Önceki bayramlarda yinelenen temennilerden nasibimizi alarak, teslimiyet ve şükre vesile olan bir bayrama daha eriştik!
Bayramların kültürümüzdeki, gelenek ve göreneklerimizdeki yerini düşündüğümüzde; insan hem çocukluğuna kısa bir yolculuk yapıyor hem de bu maneviyatın toplum üzerinde değişen-dönüşen yönüne serzenişte bulunmadan edemiyor.
İslam dininin kabul ettiği ve bayram olduğu için kurban kesilen bu kutsal günlerin amacının, insanların yardımlaşmasını, kaynaşmasını sağlayacak yollara başvurarak, imkanlar dahilinde ibadet ve merasimlerin gerçekleştirilmesi olduğu düşünüldüğünde, bayramların birleştirici ve bütünleştirici yönüne ne denli uyum sağlayabildiğimizi sorguluyor insan…
Zaman, herkesi ve her şeyi değiştiriyor.

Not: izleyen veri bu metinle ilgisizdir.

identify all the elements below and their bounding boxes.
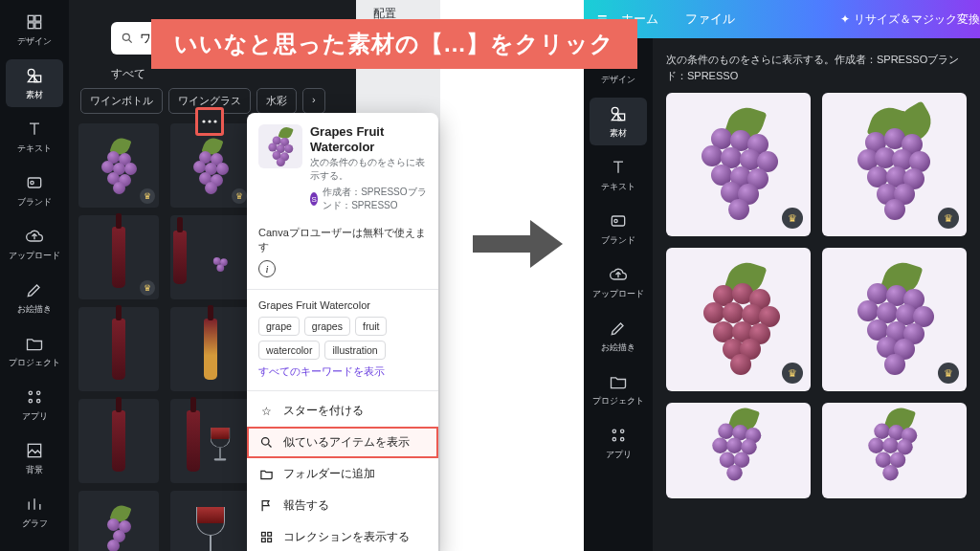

Bayramlardaki o kalabalığın bir kısmı hâlâ gelenek ve göreneklerini yaşatmaya çalışırken, büyük bir kısmı da şezlongun altında soğuk içeceğini yudumlamayı tercih ediyor. Bayramlıklarını giymiş çocukların coşkusu bile karahindibaya benziyor! Mezarlıkların üstü, hayattayken sevdiklerinin kıymetini bilmeyenlerin gözyaşları ile ıslanmış. Dargınların inadı da suya atılan taşın yaydığı halkalar gibi tüm aile bireylerine yayılıyor desem, sanırım abartmış olmam.
Oysaki bayram yahu!
O dolup taşan camilerde bayram namazına durmak, şezlonga uzanmaktan daha fazla dinlendirmez mi insanı hiç? Birlikte yapılan kahvaltının yerini, hangi serpme kahvaltı tutar? Arada bir kavga etseler de bir o yana bir bu yana koşturan torunların varlığı, büyüklerin kullandığı kronik ilaçların muadili değil midir? Üstelik, ihtiyaç sahiplerine pay edilen o poşetlerin içinde kurban eti ile birlikte kardeşliğin, yardımlaşma ve dayanışmanın var olduğunu idrak edebilmek, İslam dininin vecibesi değil midir?
Evet bugün bayram! Zengine, dünya malına tamah etmekten feragate teşvik eden; ihtiyaç sahibine ise yalnız olmadığını hissettiren günlerden biri…
Allah rızasını kazanmak için kestiğiniz kurbanlarınız kabul, bayramınız hayırlara vesile olsun inşallah!